If you can’t find dried chillies and don’t have a week to wait for fresh ones to dry then do the following: Preheat and oven to 100 degrees celsius, place chillies on a tray and roast for about 3 hours or until dried out and hard when you touch them. They will last ages stored in your pantry.

Serves 4 



2 tbs soy sauce

1.5 Tbs Chinese rice wine

500g cup or button mushrooms, cut in 1cm thick slices


1.5 Tbs black vinegar

1 tsp maple syrup

2 teaspoons soy sauce

1 teaspoon sesame oil

1/2 tsp sichuan pepper

2 tsp minced/grated ginger

The rest

2 Tbs peanut oil

10 dry whole red chillies (see above for a tip if you can’t find these)

1 cup finely sliced spring onion

2 cloves garlic

1 red capsicum, finely sliced

2 cups shredded wombok or green cabbage (about an 1/8 of a cabbage)

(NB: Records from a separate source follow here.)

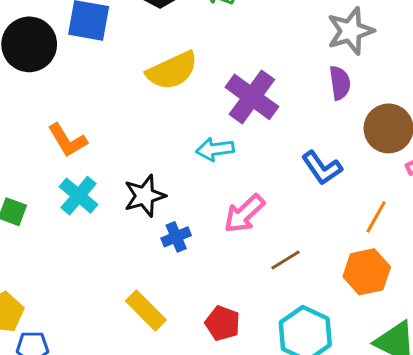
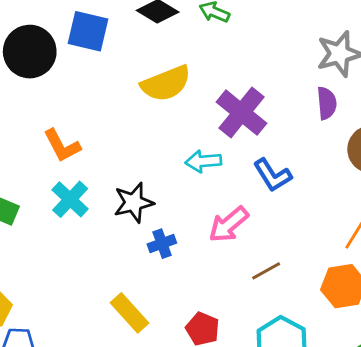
blue L-shape: (322, 168) -> (272, 175), moved

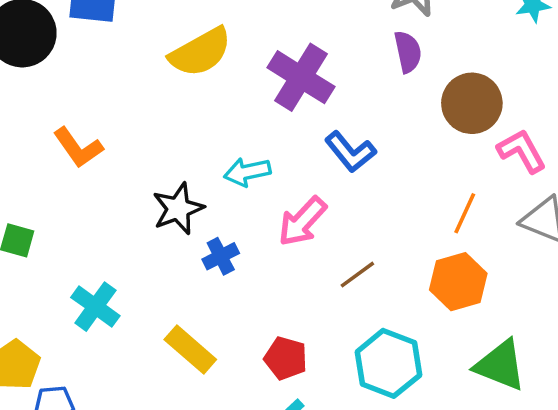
cyan arrow: (203, 161) -> (247, 172), moved
cyan cross: (70, 199) -> (95, 307), moved

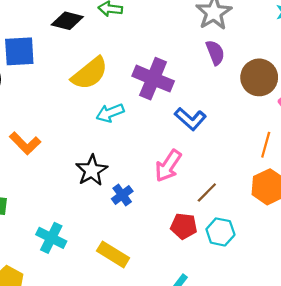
cyan arrow: (247, 172) -> (110, 113), moved
red pentagon: (286, 358) -> (184, 226), moved
cyan hexagon: (388, 363) -> (220, 232), moved, size x0.7

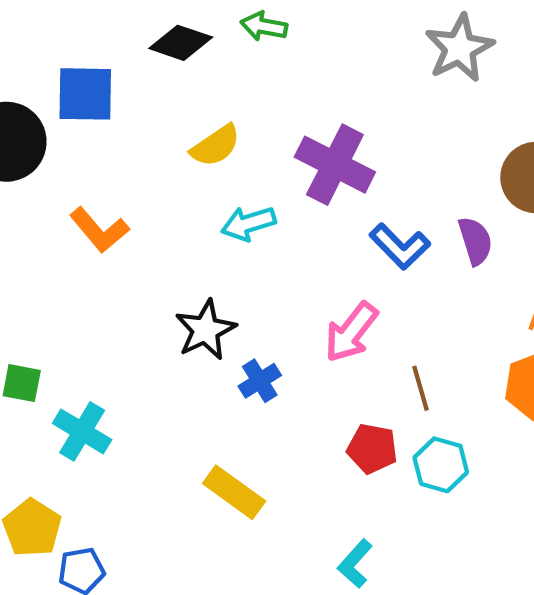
purple semicircle: (215, 53) -> (475, 241), moved
yellow semicircle: (90, 73) -> (216, 146), size x0.7
orange L-shape: (25, 143) -> (99, 230), moved
brown line: (207, 193) -> (421, 388), turned -65
cyan cross: (51, 238) -> (82, 431), moved

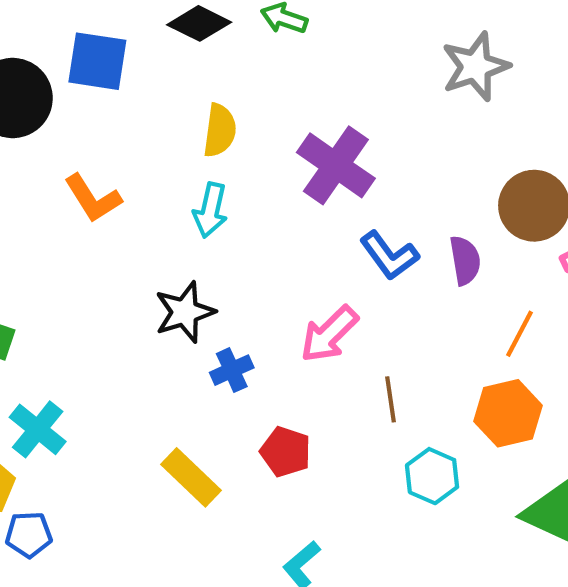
yellow semicircle: (216, 146) -> (220, 130), turned -56
cyan arrow: (248, 223) -> (210, 210), moved, turned -68
cyan cross: (82, 431) -> (38, 429), moved
red pentagon: (372, 449) -> (286, 452), moved
cyan hexagon: (441, 465) -> (432, 476), moved

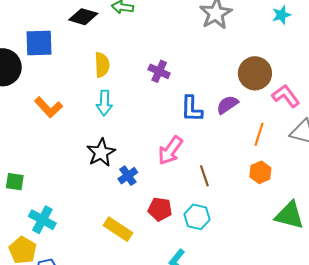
purple cross: (336, 165) -> (159, 71), size x0.6
blue L-shape: (389, 256) -> (192, 109), turned 48
purple semicircle: (465, 260) -> (227, 105), turned -105
orange hexagon: (508, 413) -> (260, 172), size x0.7
cyan hexagon: (432, 476) -> (197, 217), moved

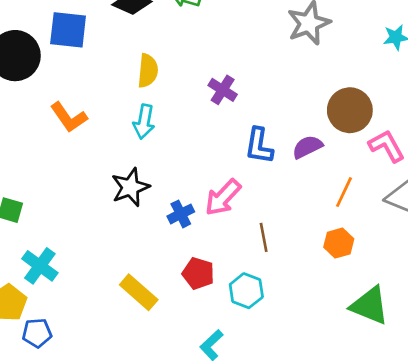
blue cross: (128, 176) -> (181, 214), moved

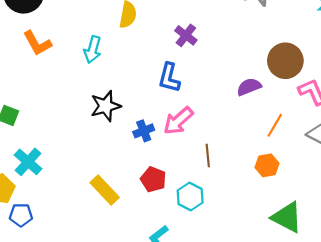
orange L-shape: (69, 117) -> (37, 43), moved
cyan arrow: (144, 122) -> (93, 50), moved
blue L-shape: (259, 146) -> (169, 78), moved

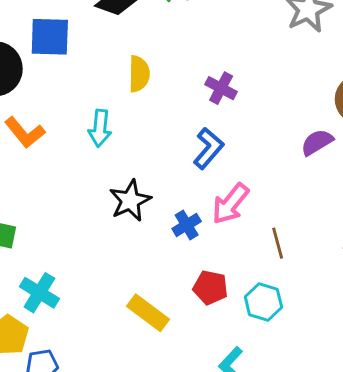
blue L-shape: (169, 78) -> (208, 148), turned -144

1 bunch baby bok choy, leaves separated and well washed.

200g rice noodles (I use the ‘bun bo hue’ round rice noodle)

1/2 cup dry roasted peanuts

1 Tbs sesame seeds, toasted (optional)


Prepare the noodles according to packet directions and set aside until ready to use.

Combine marinade ingredients in a bowl (yes including the mushrooms) and set aside for 10 minutes or until you’re ready to use.

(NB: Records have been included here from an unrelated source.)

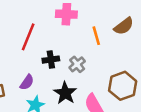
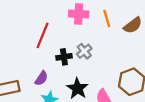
orange line: (96, 36) -> (107, 19), moved
gray cross: (77, 64) -> (84, 51), moved

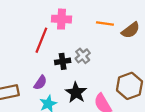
pink cross: (79, 14) -> (62, 19), moved
orange line: (107, 19) -> (105, 24), turned -66

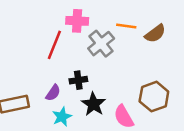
gray cross: (83, 56) -> (101, 44), moved, size x1.5
black cross: (63, 61) -> (78, 80), moved

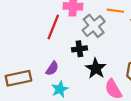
black cross: (78, 80) -> (79, 49), moved
black star: (93, 104) -> (96, 68), moved

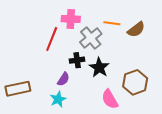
purple semicircle: (52, 68) -> (63, 79), moved
black star: (96, 68) -> (99, 68), moved

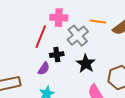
black cross: (77, 60) -> (57, 55), moved
purple semicircle: (63, 79) -> (44, 69), moved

Combine sauce ingredients in a bowl and set aside.

Put a wok or large fry pan on high heat, add 1/2 the peanut oil, once hot add 1/2 the chillies and stir fry until they darken in colour. Add 1/2 the mushrooms and stir fry for 2 minutes. Add 1/2 of the capsicum, cabbage and bok choy, stir fry for 1 – 2 minutes, add 1/2 the noodles and 1/2 the peanuts and then 1/2 the sauce. Stir fry for a further minute And then serve. Sprinkle with sesame seeds if using.

Repeat the above step with your remaining ingredients.